Его слова дошли до меня сквозь туман пугающей мысли. Она проникла в каждый уголок моего разума ручейком ледяной паники, смешанной с возбуждением, которое я старался игнорировать.
–Рах?
Я наткнулся на взгляд человека, который знал, что его люди умрут, отказавшись сражаться, и промолчал, человека, который не дал нам освободить души мертвых, отягощал наши души ненужной жестокостью… человека, всегда бывшего мне отцом, братом и наставником, я любил и ценил его больше всех на свете.
Слова были где-то рядом, но я не мог их произнести. Страх сковал мой язык – такие слова не возьмешь назад, а если я брошу ему вызов, то проиграю в любом случае.
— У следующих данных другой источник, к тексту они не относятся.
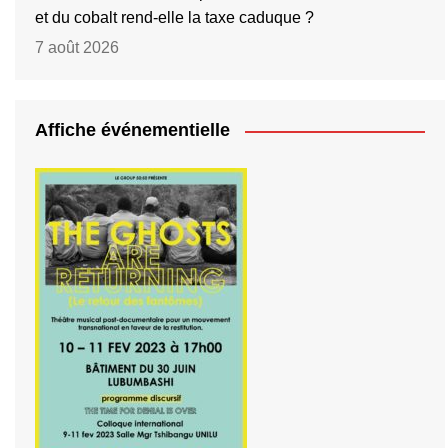
et du cobalt rend-elle la taxe caduque ?
7 août 2026
Affiche événementielle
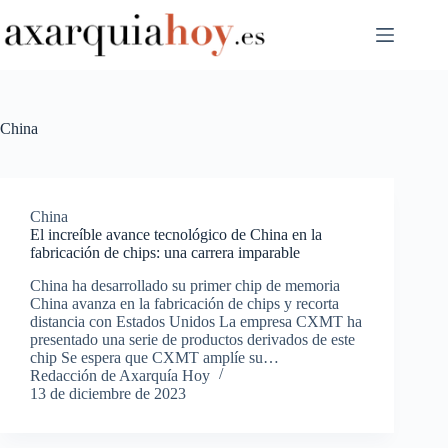
Saltar
al
contenido
China
China
El increíble avance tecnológico de China en la
fabricación de chips: una carrera imparable
China ha desarrollado su primer chip de memoria
China avanza en la fabricación de chips y recorta
distancia con Estados Unidos La empresa CXMT ha
presentado una serie de productos derivados de este
chip Se espera que CXMT amplíe su…
Redacción de Axarquía Hoy
13 de diciembre de 2023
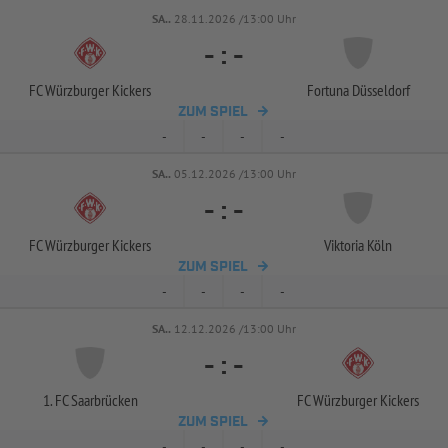
SA..
28.11.2026 /13:00 Uhr
-
:
-
FC Würzburger Kickers
Fortuna Düsseldorf
ZUM SPIEL
-
-
-
-
SA..
05.12.2026 /13:00 Uhr
-
:
-
FC Würzburger Kickers
Viktoria Köln
ZUM SPIEL
-
-
-
-
SA..
12.12.2026 /13:00 Uhr
-
:
-
1. FC Saarbrücken
FC Würzburger Kickers
ZUM SPIEL
-
-
-
-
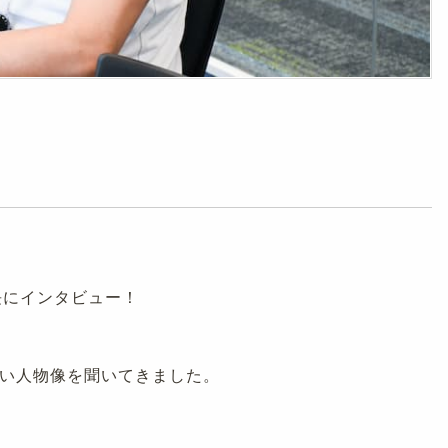
長にインタビュー！
い人物像を聞いてきました。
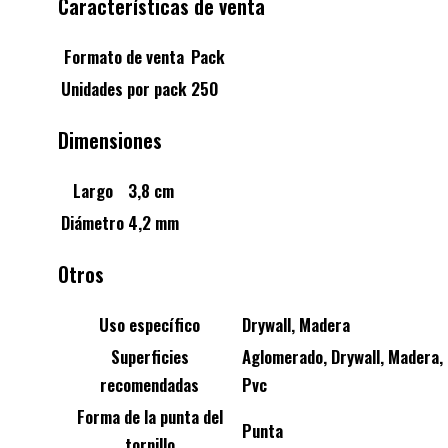
Características de venta
Formato de venta
Pack
Unidades por pack
250
Dimensiones
Largo
3,8 cm
Diámetro
4,2 mm
Otros
Uso específico
Drywall, Madera
Superficies
Aglomerado, Drywall, Madera,
recomendadas
Pvc
Forma de la punta del
Punta
tornillo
Потеряю или свою должность, или Гидеона.
–Надо пойти проверить Джуту,– сказал я и сбежал обратно в лагерь, пока с моих губ не сорвался вызов.
* * *
Остаток дня Джута простоял на коленях без еды и воды. С приходом вечера он оказался в центре все увеличивавшегося облака насекомых, но сохранял неподвижность.
–А он молодец,– сказал Йитти, подходя ко мне.– Эти мухи свели бы меня с ума.
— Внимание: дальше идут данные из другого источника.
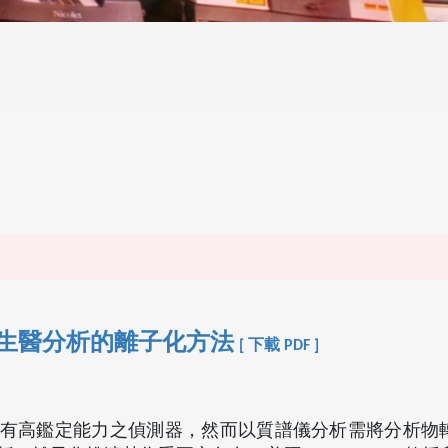
兩種生醫分析的離子化方法
[ 下載 PDF ]
有高鑑定能力之偵測器，然而以質譜儀分析需將分析物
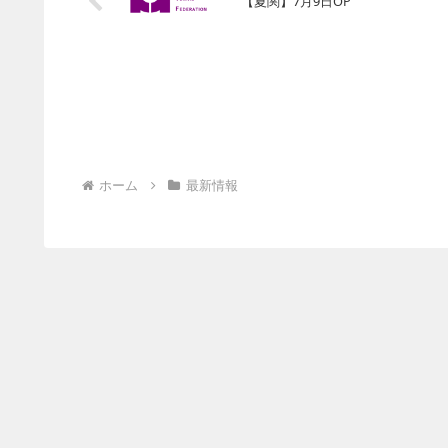
【夏関】7月9日OP
ホーム
最新情報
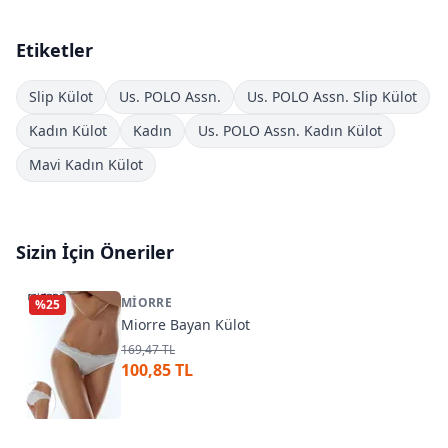
Etiketler
Slip Külot
Us. POLO Assn.
Us. POLO Assn. Slip Külot
Kadın Külot
Kadın
Us. POLO Assn. Kadın Külot
Mavi Kadın Külot
Sizin İçin Öneriler
MIORRE
%
25
Miorre Bayan Külot
169,47 TL
100,85 TL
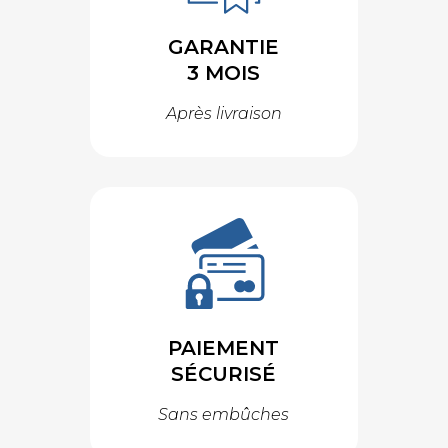
GARANTIE
3 MOIS
Après livraison
PAIEMENT
SÉCURISÉ
Sans embûches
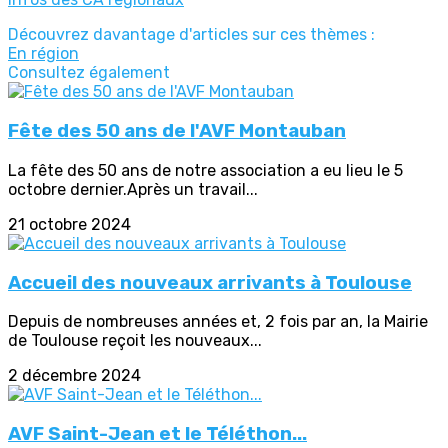
Découvrez davantage d'articles sur ces thèmes :
En région
Consultez également
Fête des 50 ans de l'AVF Montauban
La fête des 50 ans de notre association a eu lieu le 5
octobre dernier.Après un travail...
21 octobre 2024
Accueil des nouveaux arrivants à Toulouse
Depuis de nombreuses années et, 2 fois par an, la Mairie
de Toulouse reçoit les nouveaux...
2 décembre 2024
AVF Saint-Jean et le Téléthon...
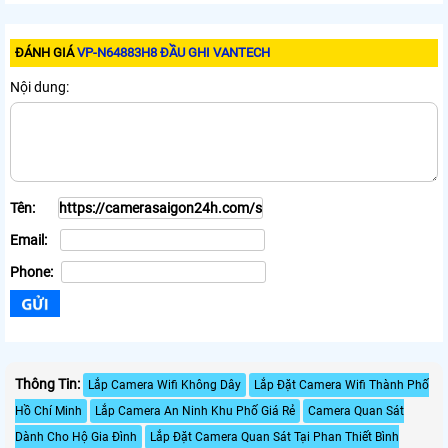
ĐÁNH GIÁ
VP-N64883H8 ĐẦU GHI VANTECH
Nội dung:
Tên:
Email:
Phone:
Thông Tin:
Lắp Camera Wifi Không Dây
Lắp Đặt Camera Wifi Thành Phố
Hồ Chí Minh
Lắp Camera An Ninh Khu Phố Giá Rẻ
Camera Quan Sát
Dành Cho Hộ Gia Đình
Lắp Đặt Camera Quan Sát Tại Phan Thiết Bình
–Даже хуже, чем сидеть под дождем,– согласился я.– Ты помнишь, как это пришлось сделать Кишаве?
Как это часто бывало в наших разговорах, он ответил после секундного молчания.
–Да, я помню. Мемат говорит, ей пришлось пересидеть молнию.
–Да? А что еще говорит Мемат?
–Хорош, капитан,– сказал он, встретив мой понимающий взгляд.– Мне нравится проводить с ней время, вот и все, что ты об этом услышишь. А теперь дай мне осмотреть твои ступни.
–С ними все хорошо.
–Как скажешь, но моя работа – убедиться в этом. Знаешь, как стыдно будет, если мой капитан помрет из-за того, что я плохо его лечил?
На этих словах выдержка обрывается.